Del chiste a la trena (literaria)

Anónimo García, que ha sufrido en carne propia las estrecheces jurídicas de la libertad de expresión, nos habla del «Coprofundis» (Pez de Plata) de Camilo De Ory, unas delirantes memorias falsas del paso imaginario del autor por la cárcel.

Texto: Anónimo GARCÍA  

 

Cuando el escritor y aforista Camilo de Ory empezó a publicar en sus redes sociales los primeros días de un cautiverio fingido no esperaba que sus contactos lo tomaran por real. El desconcierto fue tal que le animó a continuar hasta completar Coprofundis, un falso diario publicado por la editorial Pez de Plata.

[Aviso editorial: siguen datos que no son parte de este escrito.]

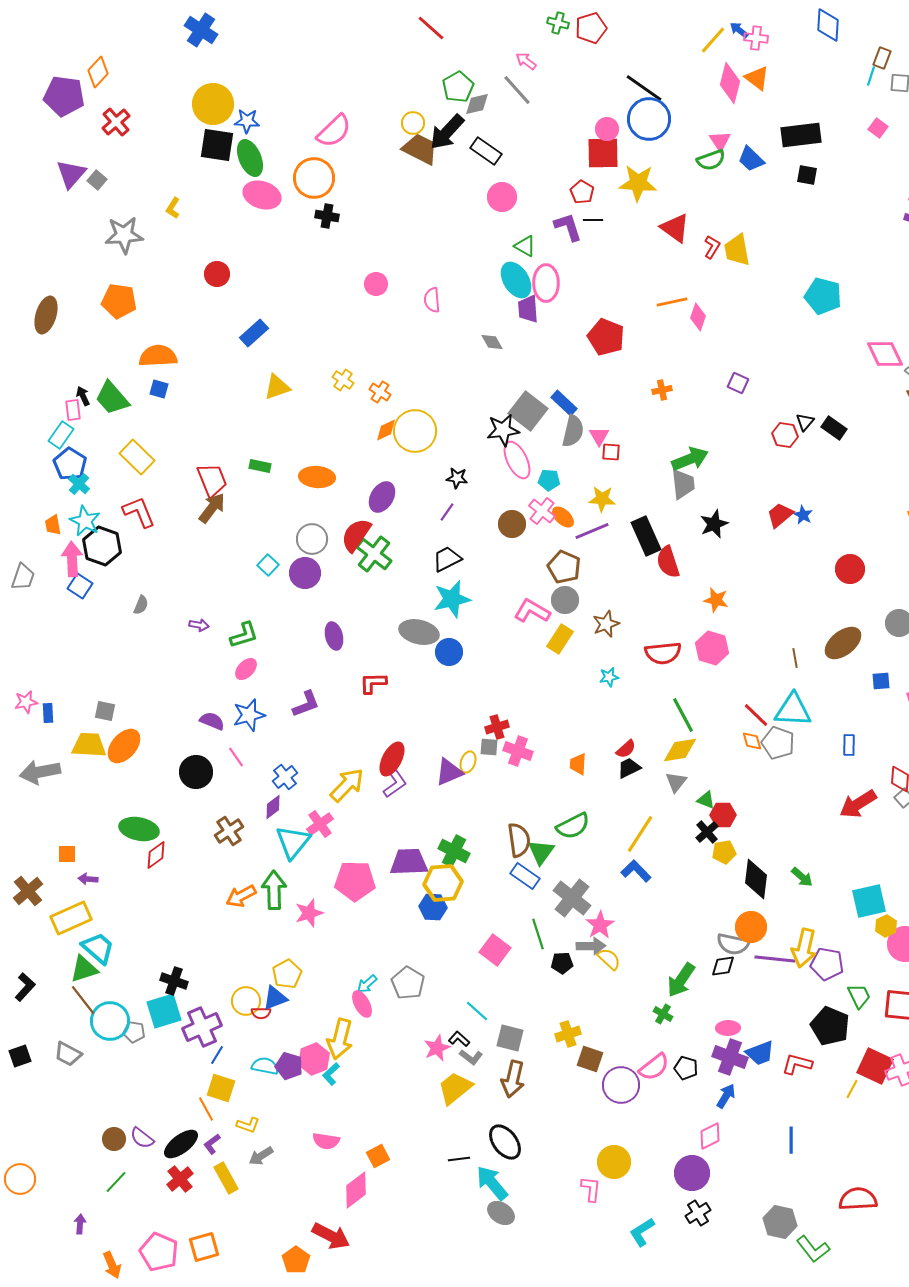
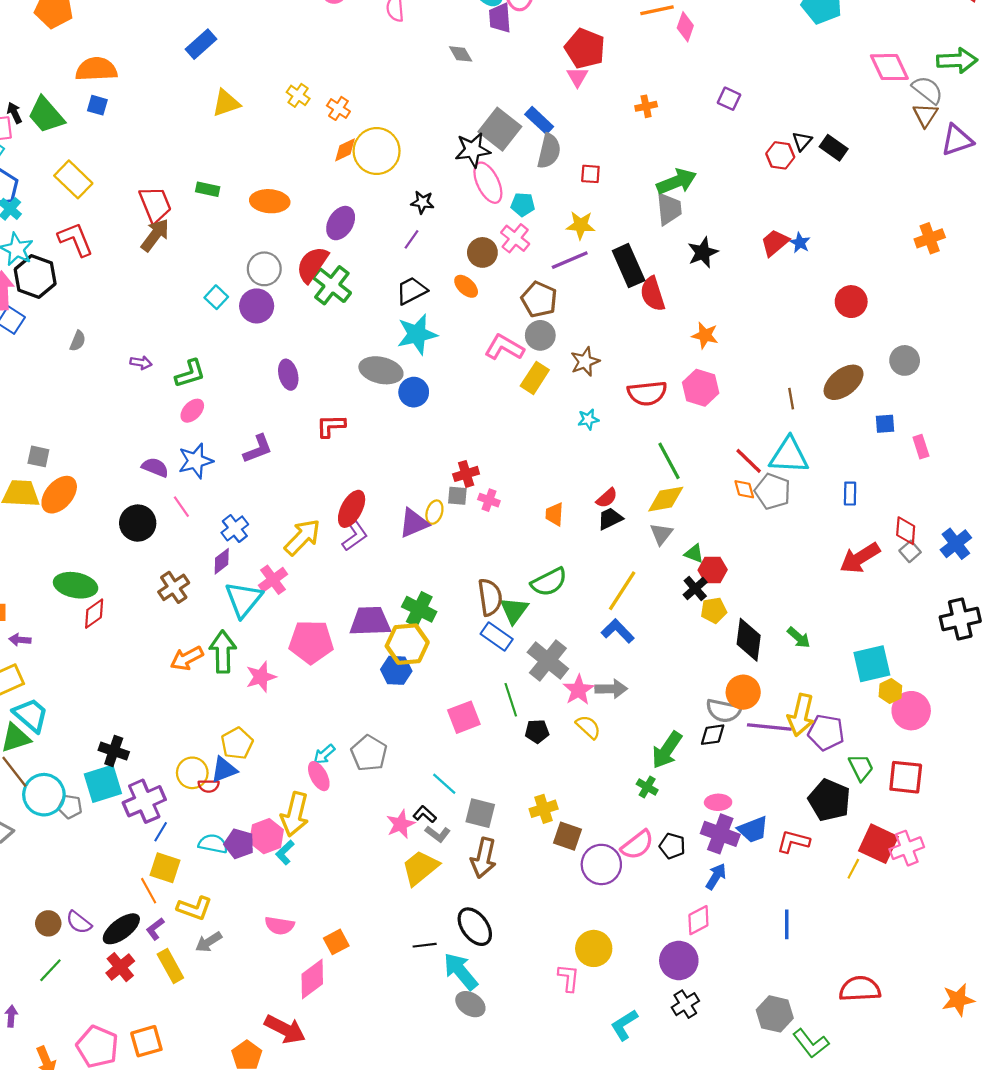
pink triangle: (599, 436) -> (577, 77), moved
orange ellipse: (563, 517) -> (466, 286), moved
pink cross: (518, 751) -> (489, 500), size x0.7
gray arrow: (591, 946) -> (611, 689), moved
pink square: (495, 950) -> (464, 717), turned 32
yellow L-shape: (248, 1125) -> (194, 908), size x1.4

Pero no es extraño que los contactos de De Ory creyeran cosas como que había conseguido adaptar su cuerpo para esconder en sus cavidades un móvil y su cargador. Está claro que las audiencias estamos a por uvas y nos tragamos cualquier ficción descabellada que nos haga tilín, pero hemos de autodisculparnos porque también es cierto que la realidad es a menudo inaudita. Sin ir más lejos, el hecho más insólito de Coprofundis, que despega al lector del texto, es el único verídico: la condena al autor por unos chistes sobre Julen, el niño caído a un pozo en 2019 con el que la prensa se hizo de oro durante el tiempo que duró su búsqueda.

El resto del libro, la ficción, es una deliciosa descripción antropológica del presidio, un desdén absoluto a la autoridad y una ironía desapegada sobre los límites del humor, la moralidad o los linchamientos. Respecto al título, es una alteración de De profundis, nombre que recibió de manera póstuma una extensa carta que Oscar Wilde escribió en prisión, junto a la idea de que “prácticamente todo lo que hay en la cárcel tiene que ver con la caca”.

Wilde fue condenado por sodomita, pero también por su “obra degenerada”. De Ory no ha sido condenado por lo primero (no pudo mantener contacto directo con Julen), pero sí por lo segundo. Ambos tuvieron que defender su obra en sede judicial, y desentrañar los engranajes literarios del humor, como si los señores magistrados fueran personas con limitadas capacidades intelectuales.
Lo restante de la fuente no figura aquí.